The Schuh Decree’s reference to natural flow was consistent with the law applicable to storage rights. That law required operators of reservoirs to make the natural flow of a stream available to senior downstream appropriators during time of shortage. Under this rule, natural flow can only be stored when there is enough water to satisfy senior rights or when senior rights are not being used. At the same time, the law on storage does not require release of lawfully impounded storage water when natural flows drop below the amounts needed by downstream irrigators.

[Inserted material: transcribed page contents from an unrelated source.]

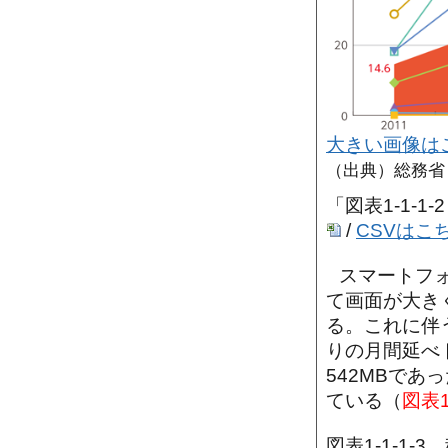
大きい画像は
（出典）総務省
「図表1-1-
/
CSVはこ
スマートフ
て画面が大き
る。これに伴
りの月間延べ
542MBであ
ている（
図表1-
図表1-1-1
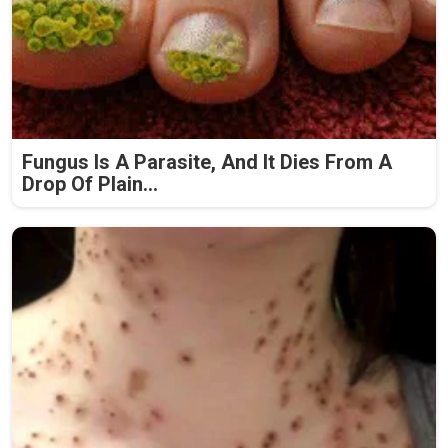
Fungus Is A Parasite, And It Dies From A
Drop Of Plain...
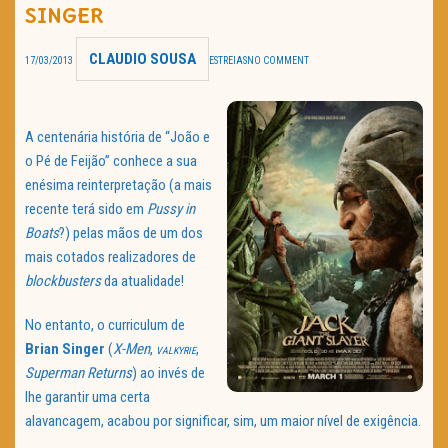
SINGER
TRAILER DO DIA
CLAUDIO SOUSA
17/03/2013
ESTREIAS
NO COMMENT
Política de Privacidade
A centenária história de “João e
o Pé de Feijão” conhece a sua
enésima reinterpretação (a mais
recente terá sido em
Pussy in
Boats
?) pelas mãos de um dos
mais cotados realizadores de
blockbusters
da atualidade!
No entanto, o curriculum de
Brian Singer
(
X-Men
,
,
VALKYRIE
Superman Returns
) ao invés de
lhe garantir uma certa
alavancagem, acabou por significar, sim, um maior nível de exigência.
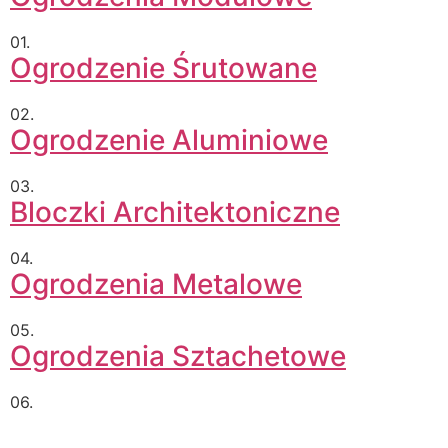
01.
Ogrodzenie Śrutowane
02.
Ogrodzenie Aluminiowe
03.
Bloczki Architektoniczne
04.
Ogrodzenia Metalowe
05.
Ogrodzenia Sztachetowe
06.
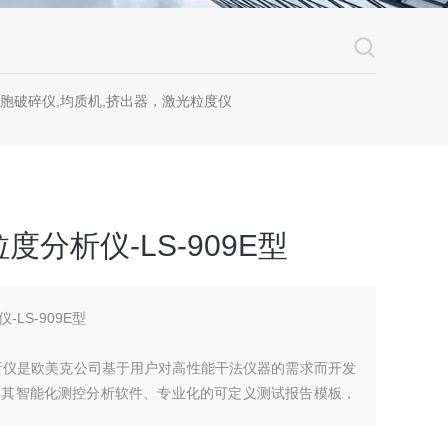
细胞破碎仪,均质机,挤出器，激光粒度仪
度分析仪-LS-909E型
LS-909E型
度分析仪是欧美克公司基于用户对高性能干法仪器的需求而开发
。其智能化测控分析软件、专业化的可定义测试报告模板，
种数据导出功能，使得粒度测试分析从此变得轻松。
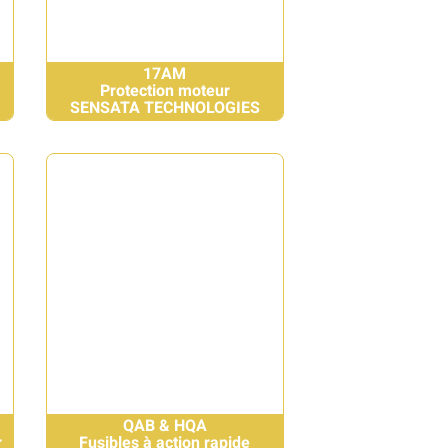
17AM
Protection moteur
SENSATA TECHNOLOGIES
QAB & HQA
r
Fusibles à action rapide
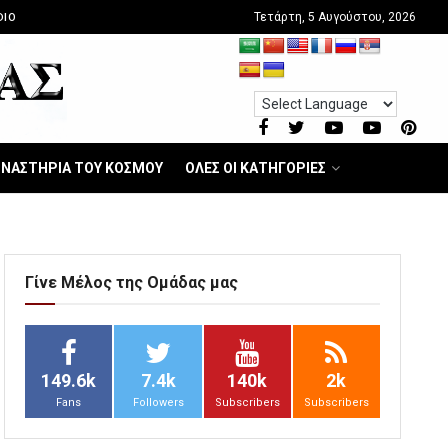
Τετάρτη, 5 Αυγούστου, 2026
DIO
ΝΑΣΤΗΡΙΑ ΤΟΥ ΚΟΣΜΟΥ
ΟΛΕΣ ΟΙ ΚΑΤΗΓΟΡΙΕΣ
Γίνε Μέλος της Ομάδας μας
149.6k
7.4k
140k
2k
Fans
Followers
Subscribers
Subscribers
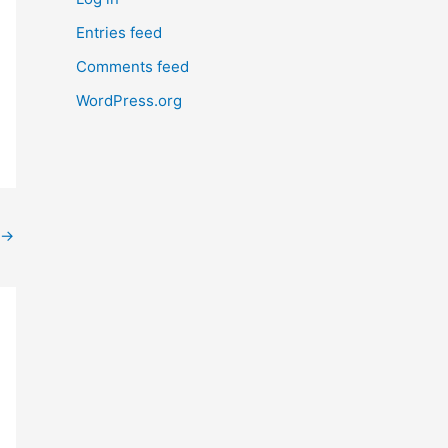
Entries feed
Comments feed
WordPress.org
→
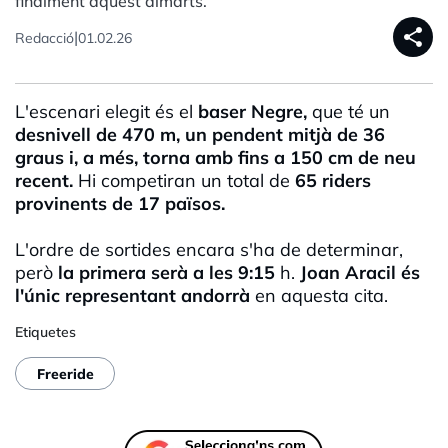
finalment aquest dimarts.
share
|
Redacció
01.02.26
L'escenari elegit és el
baser Negre,
que té un
desnivell de 470 m, un pendent mitjà de 36
graus i, a més, torna amb fins a 150 cm de neu
recent.
Hi competiran un total de
65 riders
provinents de 17 països.
L'ordre de sortides encara s'ha de determinar,
però
la primera serà a les 9:15
h.
Joan Aracil és
l'únic representant andorrà
en aquesta cita.
Etiquetes
Freeride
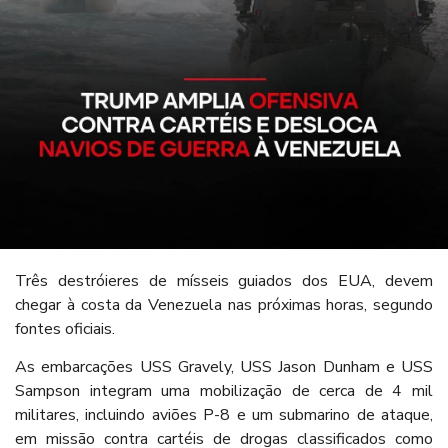
Três destróieres de mísseis guiados dos EUA, devem
chegar à costa da Venezuela nas próximas horas, segundo
fontes oficiais.
As embarcações USS Gravely, USS Jason Dunham e USS
Sampson integram uma mobilização de cerca de 4 mil
militares, incluindo aviões P-8 e um submarino de ataque,
em missão contra cartéis de drogas classificados como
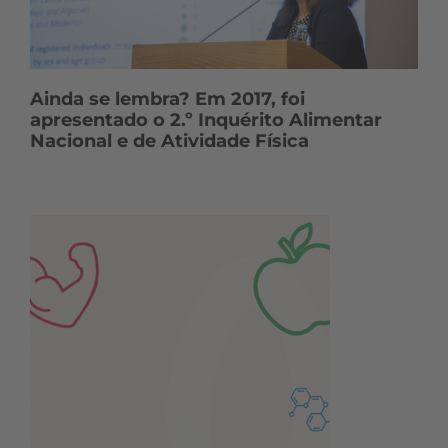
Ainda se lembra? Em 2017, foi
apresentado o 2.º Inquérito Alimentar
Nacional e de Atividade Física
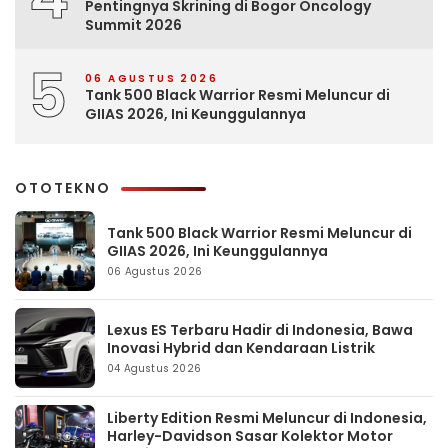
Pentingnya Skrining di Bogor Oncology
Summit 2026
5
06 AGUSTUS 2026
Tank 500 Black Warrior Resmi Meluncur di
GIIAS 2026, Ini Keunggulannya
OTOTEKNO
Tank 500 Black Warrior Resmi Meluncur di
GIIAS 2026, Ini Keunggulannya
06 Agustus 2026
Lexus ES Terbaru Hadir di Indonesia, Bawa
Inovasi Hybrid dan Kendaraan Listrik
04 Agustus 2026
Liberty Edition Resmi Meluncur di Indonesia,
Harley-Davidson Sasar Kolektor Motor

The Water Court also rejected McDonald’s contention that the Schuh Court made a factual finding that “natural flows in Flint Creek equal 30 CFS every day of the irrigation season.” To the contrary, the Water Court determined that read in context, the Schuh Decree enjoined the downstream users’ demands for water beyond a greater amount of water than the amount of natural flow of the stream above the dam. Further, the Water Court determined that the statement in the Decree that the flow of Flint Creek “has not exceeded and does not exceed twelve hundred (1200) miner’s inches” was only an observation that natural flows average that amount of water. The Water Court determined that the Court in Schuh was undoubtedly aware “that stream flows vary from year to year and from month to month within the same year.” In conclusion, the Water Court determined that the Schuh Decree’s instruction to release 1200 miner’s inches “at all times” was designed to ensure that whatever the Company used for hydroelectric generation was returned to the stream rather than being diverted elsewhere. “It was not a literal command to release 1200 miner’s inches every day of the irrigation season regardless of how much water was naturally available in Flint Creek.”
¶16 Accordingly, the Water Court denied McDonald’s motion for summary judgment and denied McDonald’s request to add “information remarks” to the statements of the County’s water rights.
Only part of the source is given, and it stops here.